+++ DATA SHOWN +++
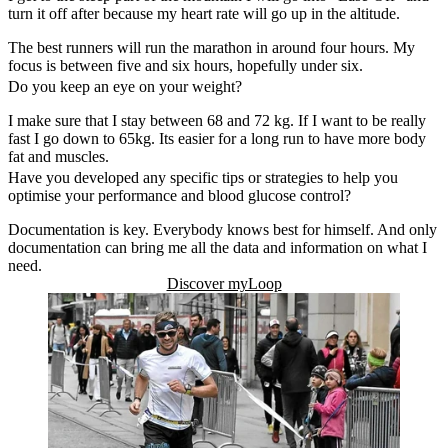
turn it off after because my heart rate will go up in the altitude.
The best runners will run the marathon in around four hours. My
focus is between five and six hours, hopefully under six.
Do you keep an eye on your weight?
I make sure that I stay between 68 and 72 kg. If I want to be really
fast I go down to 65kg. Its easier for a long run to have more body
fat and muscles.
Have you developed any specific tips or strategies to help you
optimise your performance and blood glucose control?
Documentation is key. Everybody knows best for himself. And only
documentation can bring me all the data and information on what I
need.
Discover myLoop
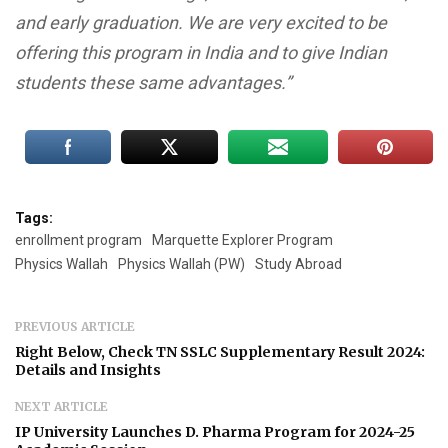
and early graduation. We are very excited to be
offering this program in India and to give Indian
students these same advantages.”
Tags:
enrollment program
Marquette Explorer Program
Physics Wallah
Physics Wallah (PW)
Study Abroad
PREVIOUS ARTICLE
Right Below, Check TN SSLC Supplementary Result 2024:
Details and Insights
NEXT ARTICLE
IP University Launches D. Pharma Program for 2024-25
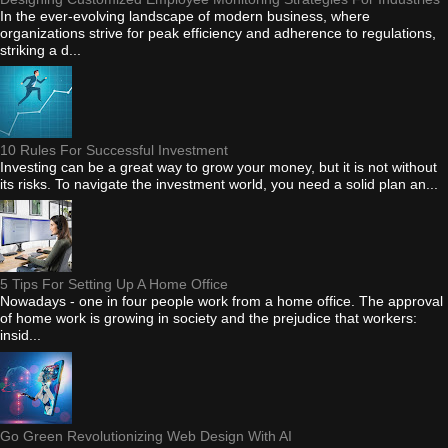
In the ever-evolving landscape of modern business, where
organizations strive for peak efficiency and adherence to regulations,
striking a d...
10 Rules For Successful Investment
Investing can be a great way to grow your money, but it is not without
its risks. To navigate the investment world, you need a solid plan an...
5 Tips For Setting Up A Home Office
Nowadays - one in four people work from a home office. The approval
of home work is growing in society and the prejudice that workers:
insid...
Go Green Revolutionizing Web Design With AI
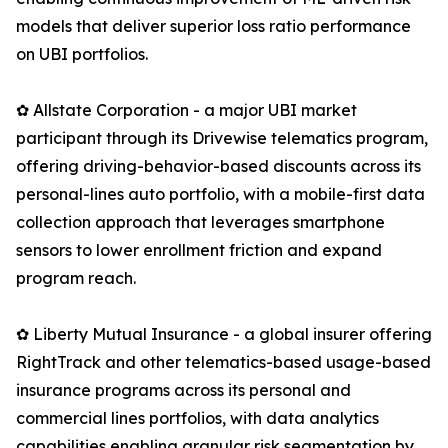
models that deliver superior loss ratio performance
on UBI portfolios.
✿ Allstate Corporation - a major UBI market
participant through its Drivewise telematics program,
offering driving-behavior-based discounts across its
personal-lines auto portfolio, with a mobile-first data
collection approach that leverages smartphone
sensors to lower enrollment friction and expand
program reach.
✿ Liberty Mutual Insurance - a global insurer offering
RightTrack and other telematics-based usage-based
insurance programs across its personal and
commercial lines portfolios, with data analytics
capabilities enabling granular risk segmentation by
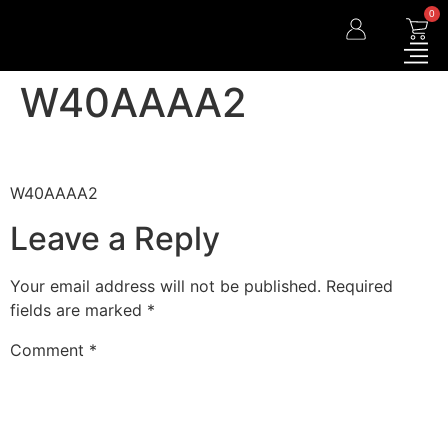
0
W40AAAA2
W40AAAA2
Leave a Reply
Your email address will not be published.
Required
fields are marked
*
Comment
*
+++
+++ DATA SHOWN +++
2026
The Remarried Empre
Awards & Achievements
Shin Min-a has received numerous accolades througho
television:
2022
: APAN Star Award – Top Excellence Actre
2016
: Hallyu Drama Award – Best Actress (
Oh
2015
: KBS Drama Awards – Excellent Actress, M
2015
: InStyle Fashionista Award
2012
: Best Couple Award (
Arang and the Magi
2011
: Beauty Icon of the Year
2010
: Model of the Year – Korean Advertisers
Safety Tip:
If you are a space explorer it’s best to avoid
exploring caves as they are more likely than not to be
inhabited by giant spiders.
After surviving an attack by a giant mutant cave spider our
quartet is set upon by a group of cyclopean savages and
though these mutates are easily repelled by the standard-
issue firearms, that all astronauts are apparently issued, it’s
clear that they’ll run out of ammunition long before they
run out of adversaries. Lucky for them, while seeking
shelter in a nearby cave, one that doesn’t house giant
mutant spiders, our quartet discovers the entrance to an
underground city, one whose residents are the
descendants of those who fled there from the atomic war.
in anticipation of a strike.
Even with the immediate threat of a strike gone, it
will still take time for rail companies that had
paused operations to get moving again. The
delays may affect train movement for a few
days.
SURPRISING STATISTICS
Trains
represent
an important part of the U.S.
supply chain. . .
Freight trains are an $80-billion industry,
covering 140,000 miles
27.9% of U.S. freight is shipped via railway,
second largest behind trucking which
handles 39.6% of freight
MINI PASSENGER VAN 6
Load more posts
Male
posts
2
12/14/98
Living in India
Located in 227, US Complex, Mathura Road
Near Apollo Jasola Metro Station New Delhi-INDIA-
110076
+++
TASK BRIEF: Beginning with the line above that contains "Excellent Actress, M", copy each line exactly up to and including the line that contains "clear that they’ll", and go no further.

RESPONSE BOX:
: KBS Drama Awards – Excellent Actress, M
2015
: InStyle Fashionista Award
2012
: Best Couple Award (
Arang and the Magi
2011
: Beauty Icon of the Year
2010
: Model of the Year – Korean Advertisers
Safety Tip:
If you are a space explorer it’s best to avoid
exploring caves as they are more likely than not to be
inhabited by giant spiders.
After surviving an attack by a giant mutant cave spider our
quartet is set upon by a group of cyclopean savages and
though these mutates are easily repelled by the standard-
issue firearms, that all astronauts are apparently issued, it’s
clear that they’ll run out of ammunition long before they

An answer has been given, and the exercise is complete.